Earlier in the year, we celebrated the community-driven Sand River Clean-Up, where local residents, recyclers, municipal partners and Traditional Authorities demonstrated what stewardship looks like in practice. That momentum has not only continued, it has begun to connect with a larger vision unfolding across the Sabie–Sand Catchment.

In November, the K2C Biosphere convened a Save the Sand pre-collaboration workshop, bringing together regional and transboundary partners who share responsibility for safeguarding this vital river system. The Sabie–Sand Catchment supports millions of people from South Africa to Mozambique, yet the pressures of deforestation, erosion and land degradation require coordinated action at a scale no single community or organisation can tackle alone.

The Save the Sand initiative aims to bridge this gap by aligning key partners across the landscape.
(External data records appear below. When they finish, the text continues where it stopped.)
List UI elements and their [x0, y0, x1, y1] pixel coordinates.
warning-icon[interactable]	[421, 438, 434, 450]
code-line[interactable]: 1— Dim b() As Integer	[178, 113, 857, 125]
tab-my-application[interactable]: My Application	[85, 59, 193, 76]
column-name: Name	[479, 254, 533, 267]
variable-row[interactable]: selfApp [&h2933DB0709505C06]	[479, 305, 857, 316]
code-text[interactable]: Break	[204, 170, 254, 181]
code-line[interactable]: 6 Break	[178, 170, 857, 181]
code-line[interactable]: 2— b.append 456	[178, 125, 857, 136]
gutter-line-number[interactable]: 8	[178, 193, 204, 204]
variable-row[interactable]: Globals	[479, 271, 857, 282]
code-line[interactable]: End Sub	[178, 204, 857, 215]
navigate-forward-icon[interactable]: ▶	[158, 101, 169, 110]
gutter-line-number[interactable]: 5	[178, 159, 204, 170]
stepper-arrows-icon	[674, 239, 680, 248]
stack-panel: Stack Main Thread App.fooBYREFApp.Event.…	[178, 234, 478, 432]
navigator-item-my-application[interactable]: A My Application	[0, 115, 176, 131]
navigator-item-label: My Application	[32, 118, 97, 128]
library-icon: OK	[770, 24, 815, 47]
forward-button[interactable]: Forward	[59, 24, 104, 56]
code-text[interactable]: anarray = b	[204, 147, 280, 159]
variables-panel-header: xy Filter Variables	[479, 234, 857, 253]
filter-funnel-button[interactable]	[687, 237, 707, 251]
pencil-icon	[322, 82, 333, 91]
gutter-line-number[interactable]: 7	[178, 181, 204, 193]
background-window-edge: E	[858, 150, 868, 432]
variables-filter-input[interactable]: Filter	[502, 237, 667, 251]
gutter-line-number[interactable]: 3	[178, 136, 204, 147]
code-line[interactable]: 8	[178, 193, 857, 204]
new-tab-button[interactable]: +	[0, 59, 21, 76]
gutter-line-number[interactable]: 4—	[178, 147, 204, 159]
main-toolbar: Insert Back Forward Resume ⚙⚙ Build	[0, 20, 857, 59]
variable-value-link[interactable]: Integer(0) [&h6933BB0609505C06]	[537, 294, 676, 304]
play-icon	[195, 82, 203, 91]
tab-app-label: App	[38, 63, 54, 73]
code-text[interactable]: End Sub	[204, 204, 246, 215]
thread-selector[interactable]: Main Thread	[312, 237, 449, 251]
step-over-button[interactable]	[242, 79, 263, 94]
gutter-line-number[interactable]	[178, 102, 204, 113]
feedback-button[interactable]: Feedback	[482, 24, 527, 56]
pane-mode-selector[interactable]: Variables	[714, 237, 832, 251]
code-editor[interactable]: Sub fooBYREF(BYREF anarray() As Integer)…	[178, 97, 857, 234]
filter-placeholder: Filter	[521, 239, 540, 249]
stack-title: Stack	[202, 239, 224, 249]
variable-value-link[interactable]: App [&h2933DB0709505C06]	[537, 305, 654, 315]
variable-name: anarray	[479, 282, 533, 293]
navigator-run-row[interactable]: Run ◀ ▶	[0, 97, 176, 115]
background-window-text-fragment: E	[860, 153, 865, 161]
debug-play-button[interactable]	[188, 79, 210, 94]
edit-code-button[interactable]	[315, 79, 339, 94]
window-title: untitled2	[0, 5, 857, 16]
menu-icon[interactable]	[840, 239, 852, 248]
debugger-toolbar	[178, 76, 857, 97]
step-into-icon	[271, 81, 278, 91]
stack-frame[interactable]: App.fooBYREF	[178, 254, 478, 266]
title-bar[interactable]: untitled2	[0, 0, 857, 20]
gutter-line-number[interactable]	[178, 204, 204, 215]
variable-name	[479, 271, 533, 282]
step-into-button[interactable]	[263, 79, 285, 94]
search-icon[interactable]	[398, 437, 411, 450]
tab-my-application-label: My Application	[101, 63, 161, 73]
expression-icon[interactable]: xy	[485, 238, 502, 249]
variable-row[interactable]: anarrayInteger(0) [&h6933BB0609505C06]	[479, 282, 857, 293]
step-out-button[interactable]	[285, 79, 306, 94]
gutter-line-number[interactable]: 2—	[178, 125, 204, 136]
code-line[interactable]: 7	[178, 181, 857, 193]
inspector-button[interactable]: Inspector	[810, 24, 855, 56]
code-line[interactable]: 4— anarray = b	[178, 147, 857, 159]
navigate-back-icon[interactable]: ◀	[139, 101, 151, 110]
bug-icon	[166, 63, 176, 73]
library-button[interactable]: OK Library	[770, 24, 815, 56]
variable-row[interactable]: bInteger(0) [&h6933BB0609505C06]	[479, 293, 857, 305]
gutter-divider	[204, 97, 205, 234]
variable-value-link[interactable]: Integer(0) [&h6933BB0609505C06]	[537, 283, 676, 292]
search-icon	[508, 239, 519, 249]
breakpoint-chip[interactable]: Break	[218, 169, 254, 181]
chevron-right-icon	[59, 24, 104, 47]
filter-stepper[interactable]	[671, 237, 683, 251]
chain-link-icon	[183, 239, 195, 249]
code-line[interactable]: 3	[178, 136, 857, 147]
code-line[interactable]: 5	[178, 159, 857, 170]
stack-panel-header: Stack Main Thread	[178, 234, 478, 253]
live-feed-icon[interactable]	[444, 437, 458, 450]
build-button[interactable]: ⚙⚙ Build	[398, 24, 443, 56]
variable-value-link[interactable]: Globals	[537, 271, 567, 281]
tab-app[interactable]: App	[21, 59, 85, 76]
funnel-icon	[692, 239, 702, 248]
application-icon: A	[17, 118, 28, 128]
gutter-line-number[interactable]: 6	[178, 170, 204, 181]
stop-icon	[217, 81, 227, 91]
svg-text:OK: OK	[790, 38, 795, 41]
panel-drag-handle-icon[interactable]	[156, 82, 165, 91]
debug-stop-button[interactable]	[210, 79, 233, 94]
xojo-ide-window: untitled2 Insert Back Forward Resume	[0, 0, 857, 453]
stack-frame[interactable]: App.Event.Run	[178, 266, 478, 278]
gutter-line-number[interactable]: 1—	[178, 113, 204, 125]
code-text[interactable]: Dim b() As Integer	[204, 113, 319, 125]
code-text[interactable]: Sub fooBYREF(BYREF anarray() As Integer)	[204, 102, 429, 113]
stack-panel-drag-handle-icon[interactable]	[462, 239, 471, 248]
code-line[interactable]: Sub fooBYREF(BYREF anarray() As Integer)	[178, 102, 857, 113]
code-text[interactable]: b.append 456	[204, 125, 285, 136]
These include South African National Parks (SANParks), the Global Water Partnership Southern Africa (GWPSA), the Ingonyama National Management Committee (INMACOM), the Inkomati-Usuthu Catchment Management Agency (IUCMA), the Limpopo Watercourse Commission (LIMCOM), the Greater Limpopo Transfrontier Conservation Area, and the German Development Cooperation (GIZ) through the Southern African Development Community’s Transboundary Water Management Programme. Together, they are shaping a catchment-wide restoration effort that strengthens ecosystems, improves water quality and builds long-term resilience.

Central to this collaboration is the recognition that community action must remain the heartbeat of restoration. Landscape-level strategies are being designed to support and amplify the work already happening on the ground, including:

  • Strengthening community-run indigenous tree nurseries
  • Scaling agroforestry and restoration models
  • Developing carbon-linked livelihood opportunities
  • Creating thousands of potential green jobs tied to ecological recovery

What is emerging is a powerful two-way commitment. Communities continue to lead through hands-on stewardship, while institutions build the enabling environment needed to sustain those efforts over time.

Together, these layers of action reflect a landscape beginning to turn toward renewal, grounded in shared responsibility and lifted by collaboration from source to sea. As this work deepens, K2C remains committed to nurturing the collective momentum that is taking hold, supporting practical restoration on the ground and strengthening the partnerships needed to secure the future of the Sabie–Sand Catchment.